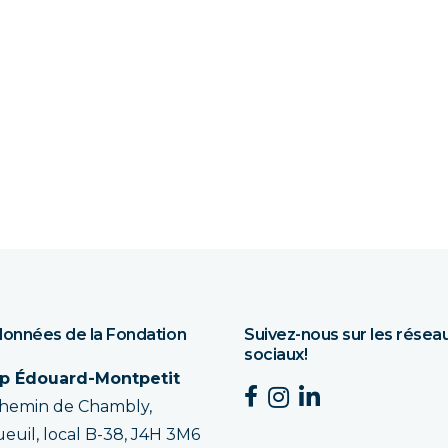
onnées de la Fondation
Suivez-nous sur les résea
sociaux!
p Édouard-Montpetit
chemin de Chambly,
euil, local B-38, J4H 3M6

□ □ □ □

WHAT NEEDS TO BE DONE: The result should be the full listing, retyped exactly and free of pictures.

WRITTEN SOLUTION:
onnées de la Fondation
Suivez-nous sur les résea
sociaux!
p Édouard-Montpetit
chemin de Chambly,
euil, local B-38, J4H 3M6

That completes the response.